Bulgartabac sent a letter of intent to Antonic and the government of Bosnia's Serb Republic, where the factory is located, last year, declaring its desire to take over the company, keep its workers and continue its production.
Bosnian firm Antonic Trade, owned by Antonic, bought 55% of Fabrika Duvana Banja Luka in September 2006 for BAM 2.1mn (EUR 1.1mn). In October 2011, the government launched a legal procedure asking for compensations of BAM 4.3mn and termination of the privatisation contract as the company faced heavy losses and liquidation.
Three companies intend to bid for 7th digital TV network permit in Bulgaria
Three companies have informed the state communications regulator about intentions to participate in a tender for issuing of one (seventh) permit for construction of a digital television network, according to a note posted on the website of the regulator. The companies are DVBT AD, Bulsatcom and Dinamiks EOOD. In December 2012, the communications agency announced plans to call a tender for a seventh licence to broadcast digital television. So far, it has held three such tenders in 2009, when two licences were issued to Slovakia's Towercom and another four - to Latvian Hannu Pro.
Bulgarian TPP Maritsa 3 to issue EUR 2.56mn debut bond
Bulgarian TPP Maritsa 3 said it would issue a BGN 5mn (EUR 2.56mn) debut bond, following a shareholders' approval to proceed with the offering. The bond will carry an interest rate of 6.5% and will mature in 60 months.
TPP Maritsa 3 is a 120 MW coal-fired plant, located in the southern town of Dimitrovgrad. Its stock is trading on Bulgarian Stock Exchange (6TM) although it is one of the least liquid ones (last trade was in 2009). It is controlled by local businessman Hristo Kovachki who has substantial interest in the energy sector and who is under investigation over sizable tax liabilities to the state. The equity of TPP Maritsa 3 was a negative figure (BGN 3.1mn) as of end of September 2012 and the plant posted a BGN 2.2mn loss in the period from January to September last year.

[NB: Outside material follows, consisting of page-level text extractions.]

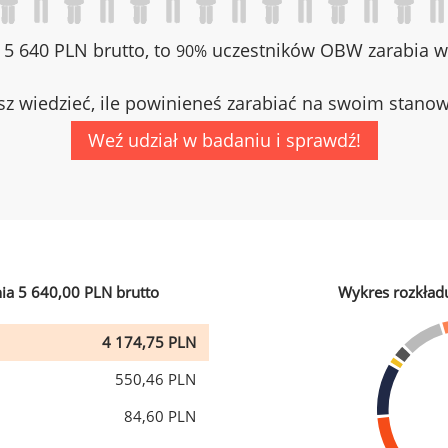
z 5 640 PLN brutto, to
uczestników OBW zarabia wi
90%
z wiedzieć, ile powinieneś zarabiać na swoim stano
Weź udział w badaniu i sprawdź!
ia 5 640,00 PLN brutto
Wykres rozkład
4 174,75 PLN
550,46 PLN
84,60 PLN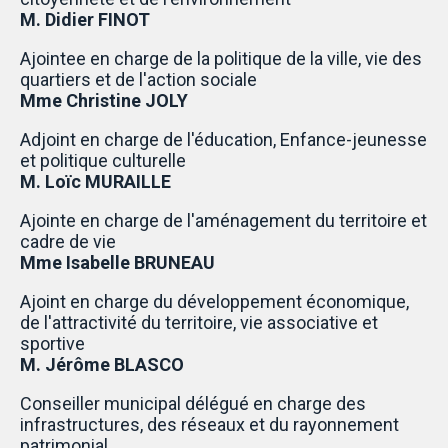
M. Didier FINOT
Ajointee en charge de la politique de la ville, vie des
quartiers et de l'action sociale
Mme Christine JOLY
Adjoint en charge de l'éducation, Enfance-jeunesse
et politique culturelle
M. Loïc MURAILLE
Ajointe en charge de l'aménagement du territoire et
cadre de vie
Mme Isabelle BRUNEAU
Ajoint en charge du développement économique,
de l'attractivité du territoire, vie associative et
sportive
M. Jérôme BLASCO
Conseiller municipal délégué en charge des
infrastructures, des réseaux et du rayonnement
patrimonial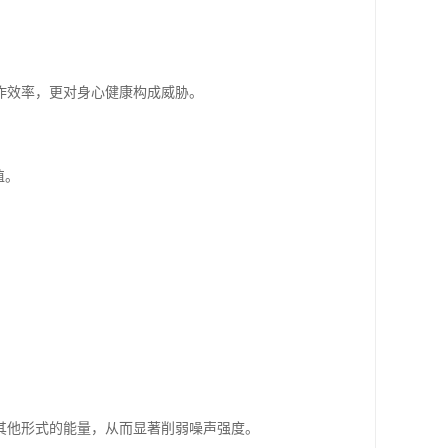
作效率，更对身心健康构成威胁。
值。
。
其他形式的能量，从而显著削弱噪声强度。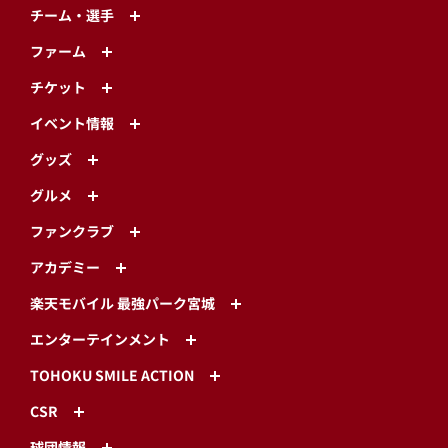
チーム・選手
ファーム
チケット
イベント情報
グッズ
グルメ
ファンクラブ
アカデミー
楽天モバイル 最強パーク宮城
エンターテインメント
TOHOKU SMILE ACTION
CSR
球団情報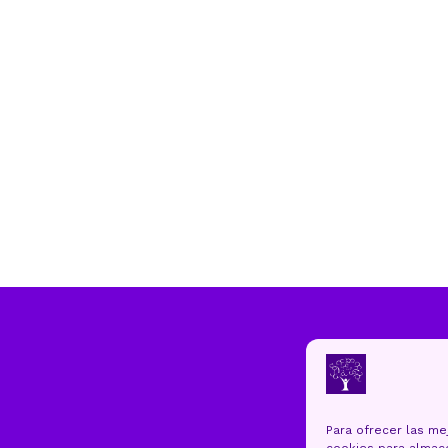
Para ofrecer las me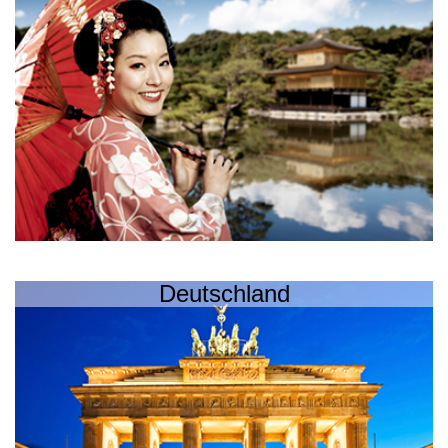
Deutschland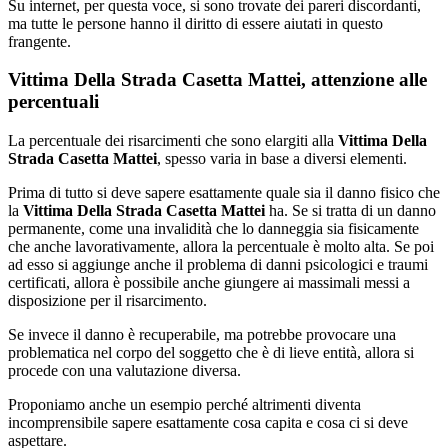
Su internet, per questa voce, si sono trovate dei pareri discordanti,
ma tutte le persone hanno il diritto di essere aiutati in questo
frangente.
Vittima Della Strada Casetta Mattei, attenzione alle
percentuali
La percentuale dei risarcimenti che sono elargiti alla
Vittima Della
Strada Casetta Mattei
, spesso varia in base a diversi elementi.
Prima di tutto si deve sapere esattamente quale sia il danno fisico che
la
Vittima Della Strada Casetta Mattei
ha. Se si tratta di un danno
permanente, come una invalidità che lo danneggia sia fisicamente
che anche lavorativamente, allora la percentuale è molto alta. Se poi
ad esso si aggiunge anche il problema di danni psicologici e traumi
certificati, allora è possibile anche giungere ai massimali messi a
disposizione per il risarcimento.
Se invece il danno è recuperabile, ma potrebbe provocare una
problematica nel corpo del soggetto che è di lieve entità, allora si
procede con una valutazione diversa.
Proponiamo anche un esempio perché altrimenti diventa
incomprensibile sapere esattamente cosa capita e cosa ci si deve
aspettare.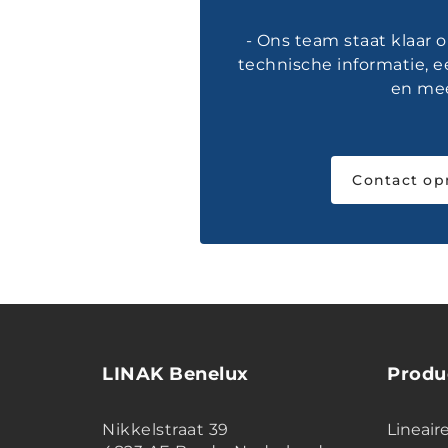
- Ons team staat klaar 
technische informatie, e
en mee
Contact o
LINAK Benelux
Produ
Nikkelstraat 39
Lineair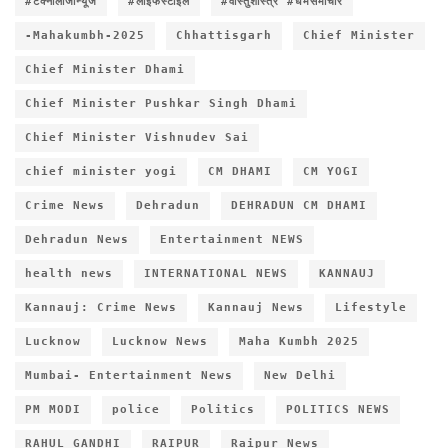
#टेक्नोलॉजीन्यूज
#लाइफस्टाइल
#वास्तुशास्त्र #धर्मसमाचार
-Mahakumbh-2025
Chhattisgarh
Chief Minister
Chief Minister Dhami
Chief Minister Pushkar Singh Dhami
Chief Minister Vishnudev Sai
chief minister yogi
CM DHAMI
CM YOGI
Crime News
Dehradun
DEHRADUN CM DHAMI
Dehradun News
Entertainment NEWS
health news
INTERNATIONAL NEWS
KANNAUJ
Kannauj: Crime News
Kannauj News
Lifestyle
Lucknow
Lucknow News
Maha Kumbh 2025
Mumbai- Entertainment News
New Delhi
PM MODI
police
Politics
POLITICS NEWS
RAHUL GANDHI
RAIPUR
Raipur News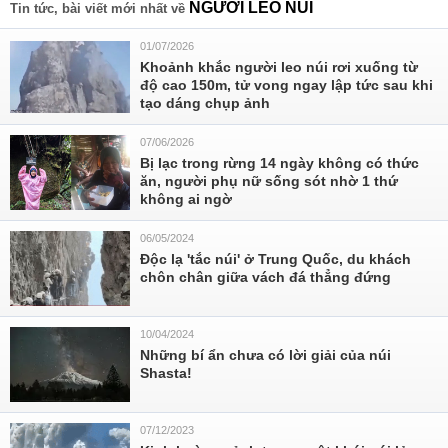
NGƯỜI LEO NÚI
Tin tức, bài viết mới nhất về
01/07/2026
Khoảnh khắc người leo núi rơi xuống từ
độ cao 150m, tử vong ngay lập tức sau khi
tạo dáng chụp ảnh
07/06/2026
Bị lạc trong rừng 14 ngày không có thức
ăn, người phụ nữ sống sót nhờ 1 thứ
không ai ngờ
06/05/2024
Độc lạ 'tắc núi' ở Trung Quốc, du khách
chôn chân giữa vách đá thẳng đứng
10/04/2024
Những bí ẩn chưa có lời giải của núi
Shasta!
07/12/2023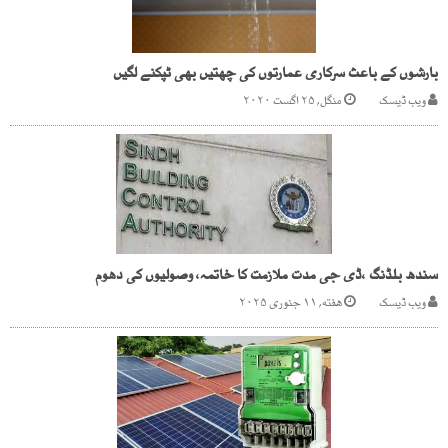
بارشوں کے باعث سرکاری عمارتوں کی چھتیں بھی ٹپکنے لگیں
ویب ڈیسک
منگل, ۲۵ اگست ۲۰۲۰
سندھ بلڈنگ ،ڈی جی مدت ملازمت کا خاتمہ، وصولیوں کی دھوم
ویب ڈیسک
هفته, ۱۱ جنوری ۲۰۲۵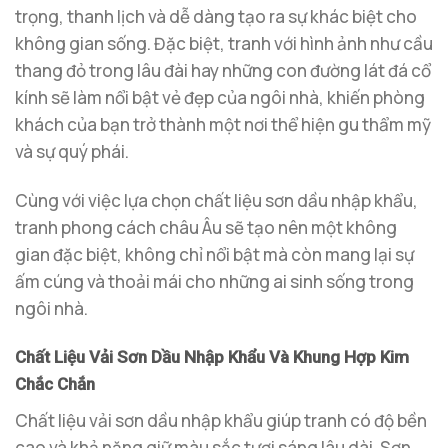
trọng, thanh lịch và dễ dàng tạo ra sự khác biệt cho
không gian sống. Đặc biệt, tranh với hình ảnh như cầu
thang đỏ trong lâu đài hay những con đường lát đá cổ
kính sẽ làm nổi bật vẻ đẹp của ngôi nhà, khiến phòng
khách của bạn trở thành một nơi thể hiện gu thẩm mỹ
và sự quý phái.
Cùng với việc lựa chọn chất liệu sơn dầu nhập khẩu,
tranh phong cách châu Âu sẽ tạo nên một không
gian đặc biệt, không chỉ nổi bật mà còn mang lại sự
ấm cúng và thoải mái cho những ai sinh sống trong
ngôi nhà.
Chất Liệu Vải Sơn Dầu Nhập Khẩu Và Khung Hợp Kim
Chắc Chắn
Chất liệu vải sơn dầu nhập khẩu giúp tranh có độ bền
cao và khả năng giữ màu sắc tươi sáng lâu dài. Sơn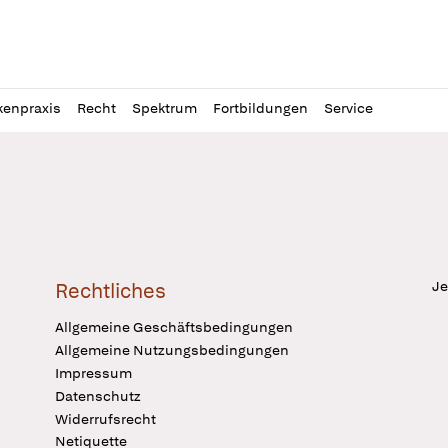
l
itung
kenpraxis
Recht
Spektrum
Fortbildungen
Service
Je
Rechtliches
Allgemeine Geschäftsbedingungen
Allgemeine Nutzungsbedingungen
Impressum
Datenschutz
Widerrufsrecht
Netiquette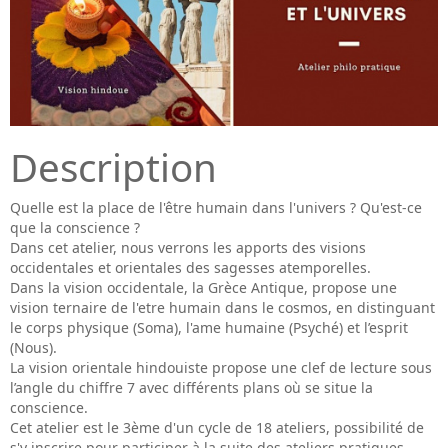
Description
Quelle est la place de l'être humain dans l'univers ? Qu'est-ce
que la conscience ?
Dans cet atelier, nous verrons les apports des visions
occidentales et orientales des sagesses atemporelles.
Dans la vision occidentale, la Grèce Antique, propose une
vision ternaire de l'etre humain dans le cosmos, en distinguant
le corps physique (Soma), l'ame humaine (Psyché) et l’esprit
(Nous).
La vision orientale hindouiste propose une clef de lecture sous
l’angle du chiffre 7 avec différents plans où se situe la
conscience.
Cet atelier est le 3ème d'un cycle de 18 ateliers, possibilité de
s'y inscrire pour participer à la suite des ateliers pratiques.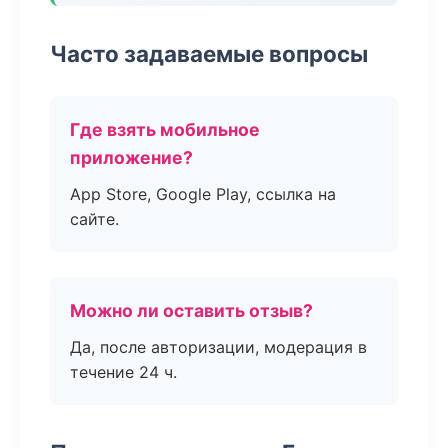
Часто задаваемые вопросы
Где взять мобильное
приложение?
App Store, Google Play, ссылка на
сайте.
Можно ли оставить отзыв?
Да, после авторизации, модерация в
течение 24 ч.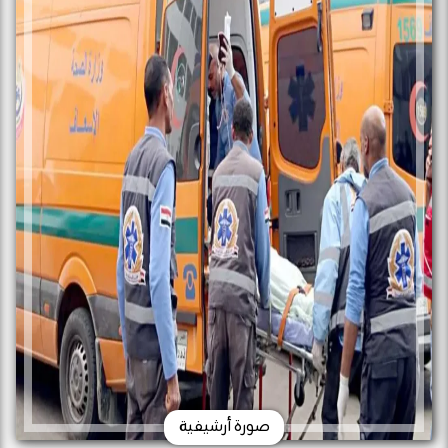
صورة أرشيفية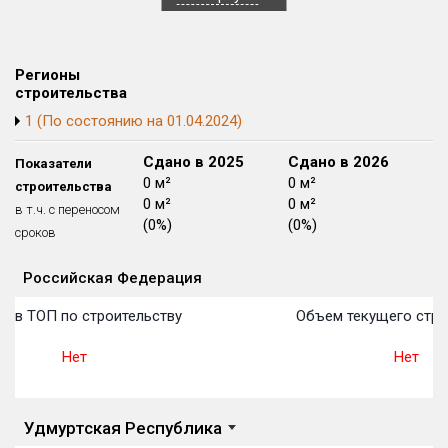
Блокированных домов
175 из 175
Квартир, апартаментов,
блоков в БД
56 039 из 56 039
Регионы
строительства
1 (По состоянию на 01.04.2024)
Сдано в 2024
Сдано в 2025
Сдано в 2026
Показатели
4 208 м²
0 м²
0 м²
строительства
0 м²
0 м²
0 м²
в т.ч. с переносом
(0%)
(0%)
(0%)
сроков
Российская Федерация
Объекты
Объекты
Объекты
Объекты
Объекты
Объекты
Объекты
Объекты
Объекты
Объекты
Объекты
План 
План 
План 
План 
План 
План 
План 
План 
План 
План 
План 
о в ТОП по строительству
Объем текущего стро
Нет
Нет
Удмуртская Республика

Bulgarian seaside airports post increased passenger traffic in 2012
Germany's Fraport said the passenger number at Bulgaria's two seaside airports increased in 2012. Varna Airport, which was closed for runway rehabilitation in the period from October 2011 to February 2012, posted a 3.4% growth of the number of passengers serviced last year. The passenger number at Burgas airport increased at a higher rate - by 5.6% partly on the back of transfer of flights to Burgas during the period Varna airport was closed. Fraport Twin Star Airport Management, a 60/40 joint company of Fraport and local BM Star, operates Varna and Burgas airports under a 35-year concession contract signed in 2006.
Bulsatcom pays EUR 9.7mn for Bulgaria's fourth GSM licence.
Bulgarian satellite TV provider Bulsatcom has been granted a mobile phone licence on Friday, January 11, Mediapool reported. Thus the company will compete on the local market of mobile services with Mtel, Globul and BTC. The information has been officially confirmed by the communications regulator. The 10-year licence to use the frequencies in the 1,800 Mhz range cost BGN 19mn (EUR 9.7mn). Bulsatcom plans to start offering mobile services to clients by the end of 2013.
Privately held Bulsatcom is the largest satellite TV provider in the country. It is currently in a commercial dispute with two national TV channels - bTV and TV7, over raised fees and competitiveness issues. As a result the operator stopped broadcasting the two channels. Meanwhile, offices of TV+ channel, related to Bulsatcom, were raided by police over tax fraud suspicion in an act that many linked to the ongoing dispute, backstage affiliations with government and business interests.